So decomposition might be useful just as a reality check against your initial range. This can also come up when you start running simulations on lots of events that are added up into a portfolio‐level risk, as the spreadsheet shown in Table 6.1 does. When analysts are estimating a large number of individual events, it may not be apparent to them what the consequences for their individual estimates are at a portfolio level. In one case we observed that subject matter experts were estimating individual event probabilities at somewhere between 2% and 35% for about a hundred individual events. When this was done they realized that the simulation indicated they were having a dozen or so significant events per year. A manager pointed out that the risks didn't seem realistic because none of those events had been observed even once in the last five years. The estimates would only make sense if the subject matter experts had reason to believe there would be a huge uptick in these event frequencies (it was over a couple of years ago, and we can confirm that this is not what happened). But, instead, the estimators decided to rethink what the probabilities should be so that they didn't contrast so sharply with observed reality.

A Summary of Some Decomposition Rules

The lessons in these examples can be summarized in two fundamental decomposition rules:

Decomposition Rule #1: Decompositions should leverage what you are better at estimating or data you can obtain (i.e., don't decompose into quantities that are even more speculative than the first).
Decomposition Rule #2: Check your decomposition against a directly estimated range with a simulation, as we just did in the outage example. You might decide to toss the decomposition if it produces results you think are absurd, or you might decide your original range is the one that needs updating.

These two simple rules have some specific mathematical consequences. In order to ensure that your decomposition strategy is informative—that is, results in less uncertainty than you had before—consider the following:

If you are expecting to reduce uncertainty by multiplying together two decomposed variables, then the decomposed variables need to not only have less uncertainty than the initial range but often a lot less. As a rule of thumb, the ratios of the upper and lower bounds for the decomposed variables should be a lot less than a third the width of the ratio of upper and lower bounds of the original range. For the case in the previous section, the ratio of bounds of the original range was about 47 ($7 million/$150,000), while the other two ranges had ratios of bounds of 16 and 25, respectively.
If most of the uncertainty is in one variable, then the ratio of the upper and lower bounds of the decomposed variable must be less than that of the original variable. For example, suppose you initially estimated that the cost of an outage for one system was $1 million to $5 million. If the major source of uncertainty about this cost is the duration of an outage, the upper/lower bound ratio of the duration must be less than the upper/lower bound ratio of the original estimate (5 to 1). If the range of the duration doesn't have a lower ratio of upper/lower bounds, then you haven't added information with the decomposition. If you have reason to believe your original range, then just use that. Otherwise, perhaps your original range was just too narrow, and you should go with the decomposition.
In some cases the variables you multiply together are related in a way that eliminates the value of decomposition unless you also make a model of the relationship. For example, suppose you need to multiply A and B to get C. Suppose that when A is large, B is small, and when B is large, A is small. If we estimate separate, independent ranges for A and B, the range for the product C can be greatly overstated. This might be the case for the duration and cost per hour of an outage. That is, the more critical a system, the faster you would work to get them back online. If you decompose these, you should also model the inverse relationship. Otherwise, just provide a single overall range for the cost of the impact instead of decomposing it.
If you have enough empirical data to estimate a distribution, then you probably won't get much benefit from further decomposition.

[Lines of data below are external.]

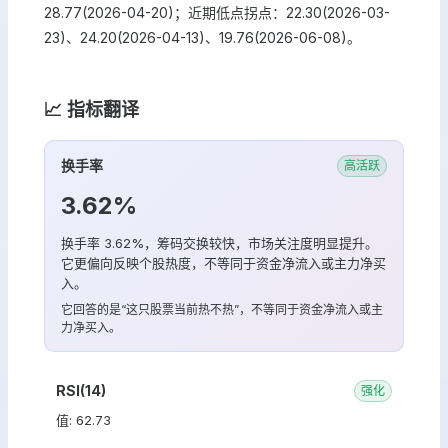
28.77(2026-04-20)；近期低点拐点：22.30(2026-03-
23)、24.20(2026-04-13)、19.76(2026-06-08)。
📈 指标翻译
换手率
高活跃
3.62%
换手率 3.62%，筹码交换较快，市场关注度明显提升。
它更偏向反映个股热度，不等同于资金净流入或主力净买
入。
它回答的是“这只股票当前热不热”，不等同于资金净流入或主
力净买入。
RSI(14)
强化
值: 62.73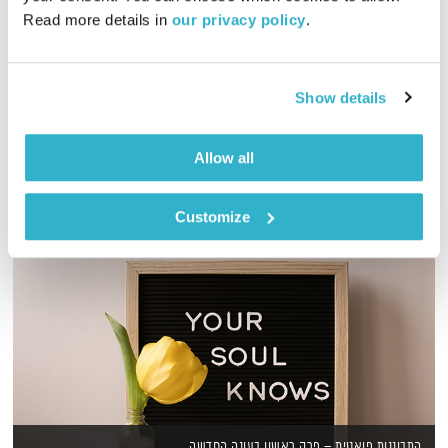
00:59:30
12.02.20
Read more details in 
our privacy policy
.
שעה של מוזיקה מעולה להתעורר איתה, בעריכת ובהגשת אמיר פרי
אודיו
Show details
Allow all
Customize
התבוננות פואטית – פרק ראשון בעונה החדשה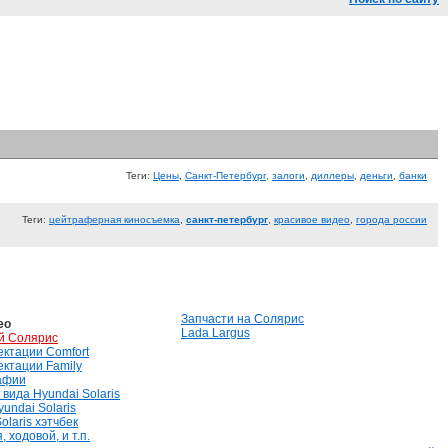
Теги:
Цены
,
Санкт-Петербург
,
залоги
,
диллеры
,
деньги
,
банки
Теги:
цейтраферная киносъемка
,
санкт-петербург
,
красивое видео
,
города россии
Запчасти на Солярис
ео
Lada Largus
й Солярис
лектации Comfort
лектации Family
афии
вида Hyundai Solaris
undai Solaris
olaris хэтчбек
 ходовой, и т.п.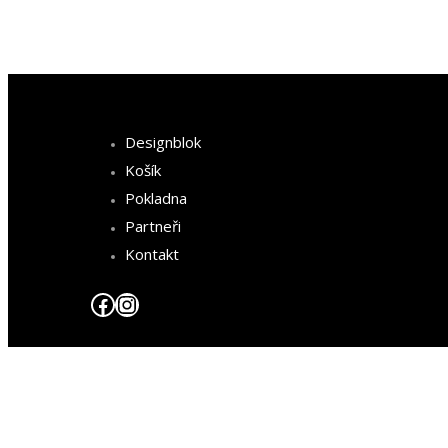
Designblok
Košík
Pokladna
Partneři
Kontakt
Facebook
Instagram
Všeobecné
obchodní
podmínky
Zásady ochrany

A Hard Decomposition: Reputation Damage

In the survey we mentioned in Chapter 5, some cybersecurity professionals (14%) agreed with the statement, “There is no way to calculate a range of the intangible effects of major risks like damage to reputation.” Although a majority disagree with the statement and there is a lot of discussion about it, we have seen few attempts to model this in the cybersecurity industry. Both authors have seen cybersecurity articles and attended conferences where this is routinely given as an example of a very hard measurement problem. Therefore, we decided to drill down on this particular loss in more detail as an example of how even this seemingly intangible issue can be addressed through effective decomposition. Reputation, after all, seems to be the loss category cybersecurity professionals resort to when they want to create the most FUD. It comes across as an unbearable loss. But let's ask the question we asked in Chapter 2 regarding the object of measurement, or in this chapter regarding Howard's observability criterion: What do we see when we see a loss of reputation?

The first reaction many in private industry would have is that the observed quantity would be a long‐term loss of sales. Then they may also say that stock prices would go down. Of course, the two are related. If investors (especially the institutional investors who consider the math on the effect of sales on market valuation) believed that sales would be reduced, then we would see stock prices drop for that reason alone. So, if we could observe changes in sales or stock prices just after major cybersecurity events, that would be a way to detect the effect of loss of reputation or at least the effects that would have any bearing on our decisions.

It does seem reasonable to presume a relationship between a major data breach and a loss of reputation resulting in changes in sales, stock prices, or both. If we go back to events before the first edition of this book, we find articles published in the trade press and broader media that implied such a direct relationship between the breach and reputation. One such article about the 2013 Target data breach was titled “Target Says Data Breach Hurt Sales, Image; Final Toll Isn't Clear.”⁵ Forbes published an article in September 2014 by the Wall Street analysis firm Trefis, which noted that Target's stock fell 14% in the two‐month period after the breach, implying the two are connected.⁶ In that article, Trefis cited the Poneman Institute, a major cybersecurity research service using mostly survey‐based data, which anticipated a 6% “churn” of customers after a major data breach. Looking at this information alone, it seems safe to say that a major data breach means a significant loss of sales and market valuation.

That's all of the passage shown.